A tuxedo's cummerbund
should face up so you can slide your opera tickets
into the notch. However, fashion magazines and motion
pictures often photograph it the opposite way because
it is felt it looks better. Since this type of innocuous
grooming detail is usually passed on by father to
son, studies have shown that the way a man points
his cummerbund is a surprisingly reliable predictor
of one's socioeconomic background.
Nicola
Tesla, the true father of radio and science's
perennial Man of Mystery, had an intense aversion
to women's earrings—particularly pearls.
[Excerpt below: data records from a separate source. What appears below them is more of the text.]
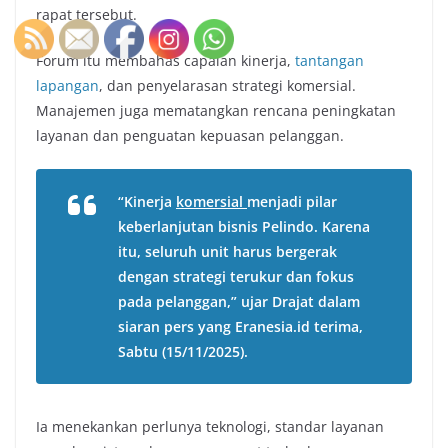
rapat tersebut.
Forum itu membahas capaian kinerja,
tantangan
lapangan
, dan penyelarasan strategi komersial.
Manajemen juga mematangkan rencana peningkatan
layanan dan penguatan kepuasan pelanggan.
“Kinerja
komersial
menjadi pilar
keberlanjutan bisnis Pelindo. Karena
itu, seluruh unit harus bergerak
dengan strategi terukur dan fokus
pada pelanggan,” ujar Drajat dalam
siaran pers yang Eranesia.id terima,
Sabtu (15/11/2025).
Ia menekankan perlunya teknologi, standar layanan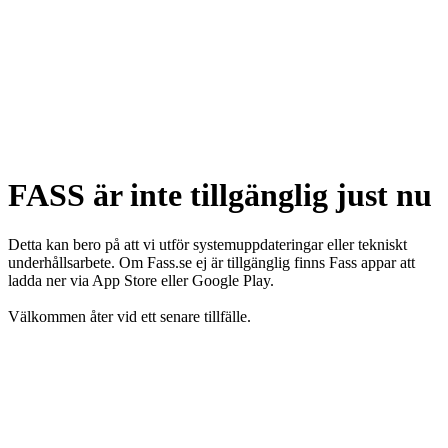
FASS är inte tillgänglig just nu
Detta kan bero på att vi utför systemuppdateringar eller tekniskt
underhållsarbete. Om Fass.se ej är tillgänglig finns Fass appar att
ladda ner via App Store eller Google Play.
Välkommen åter vid ett senare tillfälle.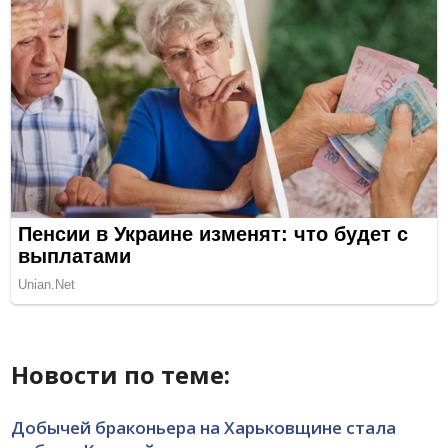
Новости по теме:
Добычей браконьера на Харьковщине стала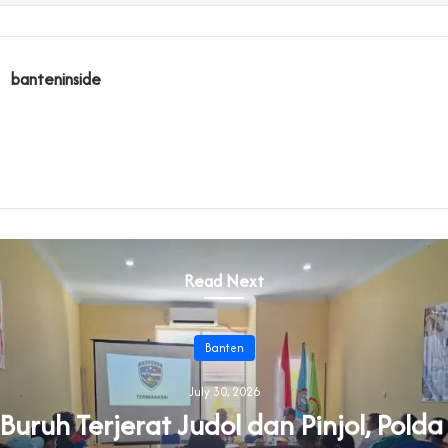
banteninside
Read Next
Banten
July 30, 2026
uruh Terjerat Judol dan Pinjol, Pold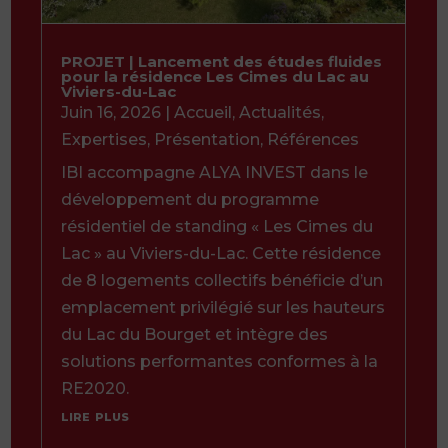
PROJET | Lancement des études fluides
pour la résidence Les Cimes du Lac au
Viviers-du-Lac
Juin 16, 2026
|
Accueil
,
Actualités
,
Expertises
,
Présentation
,
Références
IBI accompagne ALYA INVEST dans le
développement du programme
résidentiel de standing « Les Cimes du
Lac » au Viviers-du-Lac. Cette résidence
de 8 logements collectifs bénéficie d’un
emplacement privilégié sur les hauteurs
du Lac du Bourget et intègre des
solutions performantes conformes à la
RE2020.
lire plus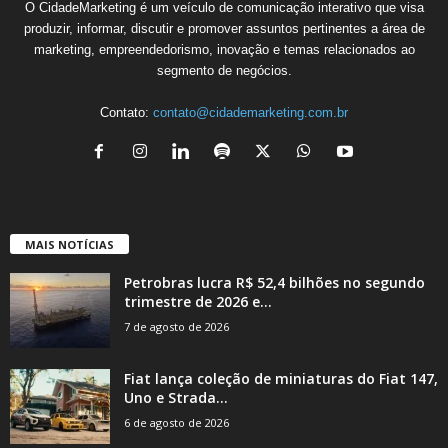
O CidadeMarketing é um veículo de comunicação interativo que visa
produzir, informar, discutir e promover assuntos pertinentes a área de
marketing, empreendedorismo, inovação e temas relacionados ao
segmento de negócios.
Contato:
contato@cidademarketing.com.br
MAIS NOTÍCIAS
Petrobras lucra R$ 52,4 bilhões no segundo
trimestre de 2026 e...
7 de agosto de 2026
Fiat lança coleção de miniaturas do Fiat 147,
Uno e Strada...
6 de agosto de 2026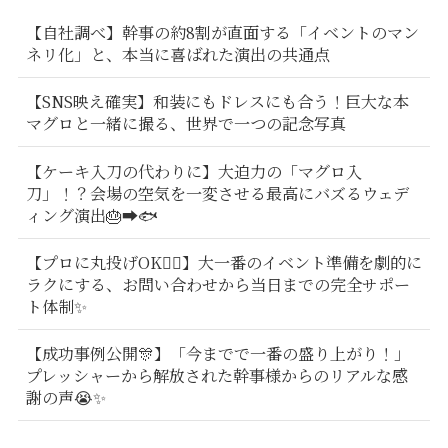
【自社調べ】幹事の約8割が直面する「イベントのマン
ネリ化」と、本当に喜ばれた演出の共通点
【SNS映え確実】和装にもドレスにも合う！巨大な本
マグロと一緒に撮る、世界で一つの記念写真
【ケーキ入刀の代わりに】大迫力の「マグロ入
刀」！？会場の空気を一変させる最高にバズるウェデ
ィング演出🎂➡️🐟
【プロに丸投げOK🙆‍♂️】大一番のイベント準備を劇的に
ラクにする、お問い合わせから当日までの完全サポー
ト体制✨
【成功事例公開🎊】「今までで一番の盛り上がり！」
プレッシャーから解放された幹事様からのリアルな感
謝の声😭✨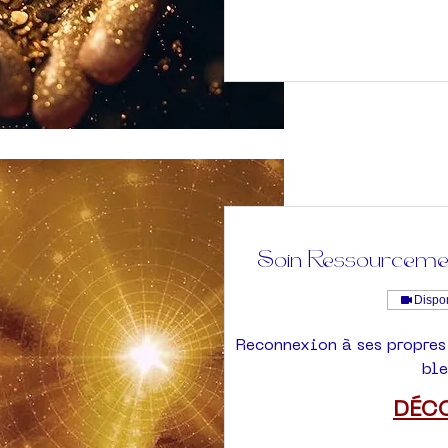
Soin Ressourcemen
Dispon
Reconnexion à ses propres 
ble
DÉC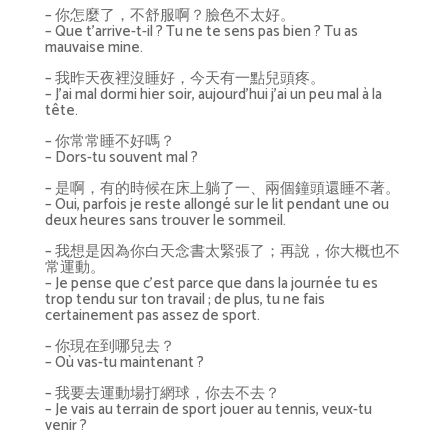
– 你怎麼了，不舒服啊？臉色不太好。
– Que t’arrive-t-il ? Tu ne te sens pas bien ? Tu as
mauvaise mine.
– 我昨天夜裡沒睡好，今天有一點兒頭疼。
– J’ai mal dormi hier soir, aujourd’hui j’ai un peu mal à la
tête.
– 你常常睡不好嗎？
– Dors-tu souvent mal ?
– 是啊，有的時候在床上躺了一、兩個鐘頭還睡不著。
– Oui, parfois je reste allongé sur le lit pendant une ou
deux heures sans trouver le sommeil.
– 我想是因為你白天念書太緊張了；再說，你大概也不
常運動。
– Je pense que c’est parce que dans la journée tu es
trop tendu sur ton travail ; de plus, tu ne fais
certainement pas assez de sport.
– 你現在到哪兒去？
– Où vas-tu maintenant ?
– 我要去運動場打網球，你去不去？
– Je vais au terrain de sport jouer au tennis, veux-tu
venir ?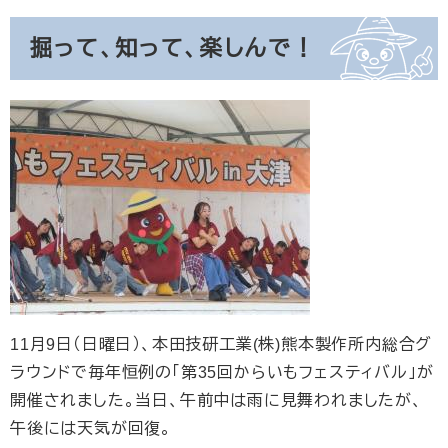
掘って、知って、楽しんで！
11月9日（日曜日）、本田技研工業(株)熊本製作所内総合グ
ラウンドで毎年恒例の「第35回からいもフェスティバル」が
開催されました。当日、午前中は雨に見舞われましたが、
午後には天気が回復。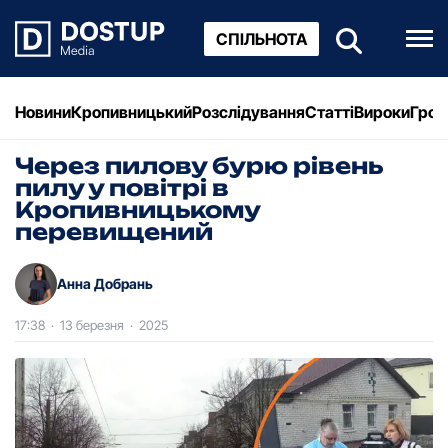
СПІЛЬНОТА
Новини
Кропивницький
Розслідування
Статті
Вироки
Грош
Через пилову бурю рівень
пилу у повітрі в
Кропивницькому
перевищений
Анна Добрань
17:38
·
13 березня
·
2025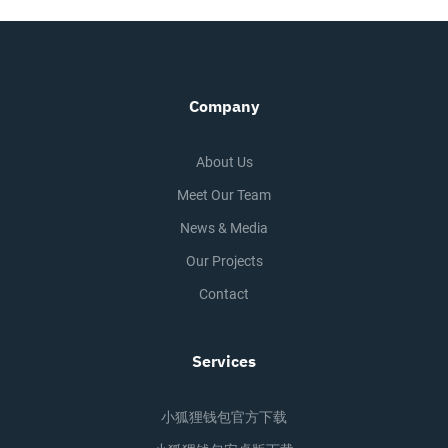
Company
About Us
Meet Our Team
News & Media
Our Projects
Contact
Services
小狐狸钱包官方下载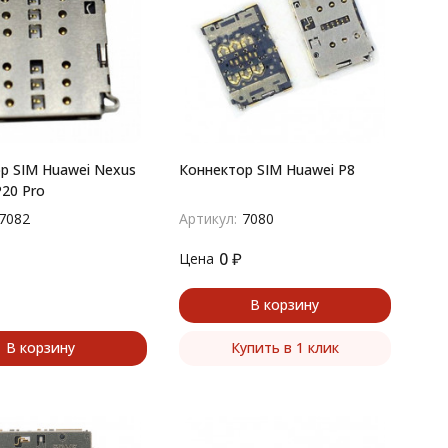
р SIM Huawei Nexus
Коннектор SIM Huawei P8
P20 Pro
7082
Артикул:
7080
0
₽
Цена
В корзину
В корзину
Купить в 1 клик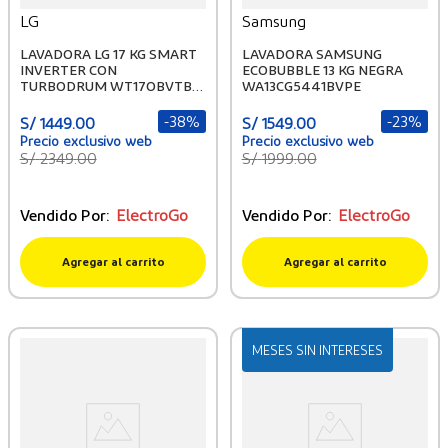
LG
Samsung
LAVADORA LG 17 KG SMART
LAVADORA SAMSUNG
INVERTER CON
ECOBUBBLE 13 KG NEGRA
TURBODRUM WT17OBVTB
WA13CG5441BVPE
ONYX NEGRO
-
38%
-
23%
S/
1449
.
00
S/
1549
.
00
S/
2349
.
00
S/
1999
.
00
Vendido Por:
ElectroGo
Vendido Por:
ElectroGo
Agregar al carrito
Agregar al carrito
MESES SIN INTERESES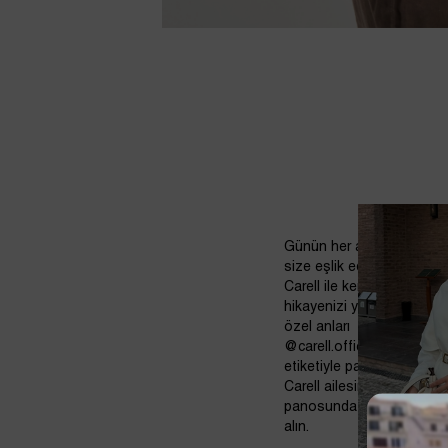
Günün her anında
size eşlik eden
Carell ile kendi stil
hikayenizi yazın. Bu
özel anları
@carell.official
etiketiyle paylaşarak
Carell ailesinin selfie
panosunda yerinizi
alın.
However,
according to his biographer, Margaret Cheney, "jewelry
with the glitter of crystals or sharp-planed facets
intrigued him." In addition, he wrote that
he was unable to touch other people's hair "except
perhaps at the end of a revolver."
On the other hand, Erwin
Schröndinger, the twentieth-century
scientist who postulated that the world was an indeterminate
realm hinging on a matrix of uncertainties, discovered
an important element of wave mechanics while sitting
in an Alpine hotel with two pearls stuffed in his
ears. An old Viennese girlfriend was with him at
the time, but it is not known whether he touched
her hair.
Strangely, while Schröndinger
theorized about indeterminancies, Tesla was an avowed
determinist who called humans "meat machines."
The use of vinegar
in Indian dishes from the coastal region of Goa
reflects the influence Portuguese colonists had
on the region. (The Portuguese ruled the region
for four centuries and are credited with bringing
hot peppers from the New World to Asia in the sixteenth
century.) Likewise, today's perrenial favorite,
Mulligatawny Soup, was created three hundred years
ago to meet the British colonists' demand for a
separate soup course.
The Queensbury
rules, which—among other things—insures
boxers are evenly matched by weight categories,
were created by John Sholto Douglas, 9th Marquess
of Queensbury. Douglas was also the father of
Oscar Wilde's most famous lover,
Alfred Douglas, and it was the father's virulent
attacks on Wilde that ultimately led to Wilde's
imprisonment for committing indecent acts.